93

I am studying how two-phase commit works across a distributed transaction. It is my understanding that in the last part of the phase the transaction coordinator asks each node whether it is ready to commit. If everyone agreed, then it tells them to go ahead and commit.

What prevents the following failure?

  1. All nodes respond that they are ready to commit
  2. The transaction coordinator tells them to "go ahead and commit" but one of the nodes crashes before receiving this message
  3. All other nodes commit successfully, but now the distributed transaction is corrupt
  4. It is my understanding that when the crashed node comes back, its transaction will have been rolled back (since it never got the commit message)

I am assuming each node is running a normal database that doesn't know anything about distributed transactions. What did I miss?

Jonathan Leffler
  • 730,956
  • 141
  • 904
  • 1,278
Gili
  • 86,244
  • 97
  • 390
  • 689
  • 2
    Your assumption of a normal database is incorrect. Any resource (message queue, database, etc.) supports distributed transactions (by supporting a transaction coordinator) or it doesn't. If it doesn't, kludges to include it in a distributed transaction will compromise reliability. – erickson Jan 14 '09 at 19:05
  • Erickson, if you fold in other people's answers with your comment I will mark it as the official answer. – Gili Jan 14 '09 at 19:15

5 Answers5

52

No, they are not instructed to roll back because in the original poster's scenario, some of the nodes have already committed. What happens is when the crashed node becomes available, the transaction coordinator tells it to commit again.

Because the node responded positively in the "prepare" phase, it is required to be able to "commit", even when it comes back from a crash.

Jason Kresowaty
  • 16,105
  • 9
  • 57
  • 84
  • I don't understand how the crashed node is supposed to be able to replay the transaction up to the position where it left off. If you're fitting a distributed transaction library on top of a normal database, what prevents the DB from rolling back on a crash? – Gili Oct 06 '08 at 02:47
  • 10
    Gili: Because it promised that it would be able to, in the prepare phase of 2PC. – Thomas Aug 26 '09 at 19:36
  • 3
    @Gili The crashed DB doesn't have to replay the transaction. The way traditional DB transactions work is they are actively making those changes in the transaction log, which only occurs if it is able to obtain the necessary row/table/page locks. Essentially after the first phase, the transaction has already modified the DB, but other queries cannot see those changes until they are marked as committed. All that is left to do is mark them as committed. – AaronLS Sep 26 '14 at 14:55
31

Summarizing everyone's answers:

  1. One cannot use normal databases with distributed transactions. The database must explicitly support a transaction coordinator.

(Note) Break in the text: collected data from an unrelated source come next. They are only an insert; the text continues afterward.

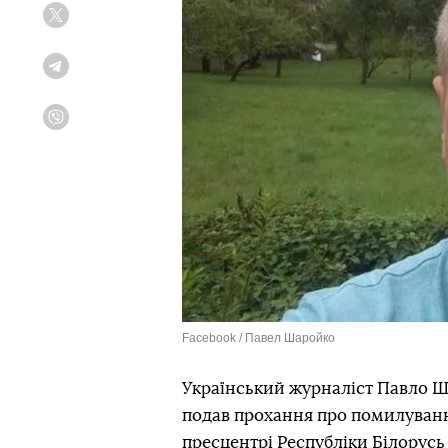
Twitter
Telegram
Viber
Facebook / Павел Шаройко
Український журналіст Павло Ша
подав прохання про помилуванн
пресцентрі Республіки Білорусь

  2. The nodes are not instructed to roll back because some of the nodes have already committed. What happens is that when the crashed node comes back, the transaction coordinator tells it to finish the commit.

Oliv
  • 10,221
  • 3
  • 55
  • 76
Gili
  • 86,244
  • 97
  • 390
  • 689
  • 4
    What happens if the coordinator crashes while the node is down, and the node wakes up while the coordinator is still down? What does the node do then? – Aviad P. Dec 29 '09 at 10:50
  • 3
    I suggest opening a separate question for this issue. I don't know the answer myself but I'm guessing that the node waits for the coordinator to come back before accepting client connections. – Gili Dec 29 '09 at 15:37
  • 2
    Without the coordinator, everything grinds to a halt of course. – Jaco Van Niekerk Jul 09 '13 at 10:03
25

No. Point 4 is incorrect. Each node records in stable storage that it was able to commit or rollback the transaction, so that it will be able to do as commanded even across crashes. When the crashed node comes back up, it must realize that it has a transaction in pre-commit state, reinstate any relevant locks or other controls, and then attempt to contact the coordinator site to collect the status of the transaction.

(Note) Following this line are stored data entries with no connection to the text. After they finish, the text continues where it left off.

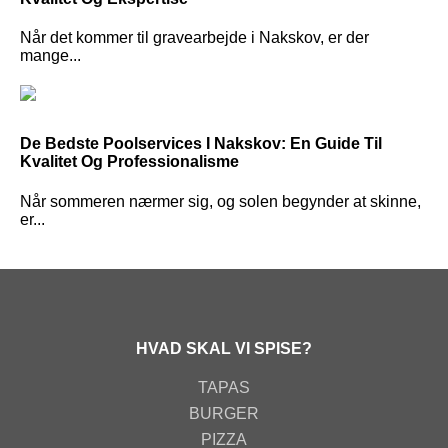
Når det kommer til gravearbejde i Nakskov, er der
mange...
De Bedste Poolservices I Nakskov: En Guide Til
Kvalitet Og Professionalisme
Når sommeren nærmer sig, og solen begynder at skinne,
er...
HVAD SKAL VI SPISE?
TAPAS
BURGER
PIZZA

The problems only occur if the crashed node never comes back up (then everything else thinks the transaction was OK, or will be when the crashed node comes back).

Jonathan Leffler
  • 730,956
  • 141
  • 904
  • 1,278
  • Doesn't this assume that the database is aware of distributed transactions? I thought you are supposed to be able to fit distributed transactions on top of normal databases that know nothing of it... – Gili Oct 06 '08 at 02:43
  • 6
    No; the DBMS have to be aware of their responsibilities in the 2PC protocol, and the key responsibility is to retain a transaction in a Go/No-Go state until the coordinator gives the command. You lose (autonomy) at that point. Informix implements heuristic rollback to deal with vanished systems. – Jonathan Leffler Oct 11 '08 at 13:56
17

Two phase commit isn't foolproof and is just designed to work in the 99% of the time cases.

"The protocol assumes that there is stable storage at each node with a write-ahead log, that no node crashes forever, that the data in the write-ahead log is never lost or corrupted in a crash, and that any two nodes can communicate with each other."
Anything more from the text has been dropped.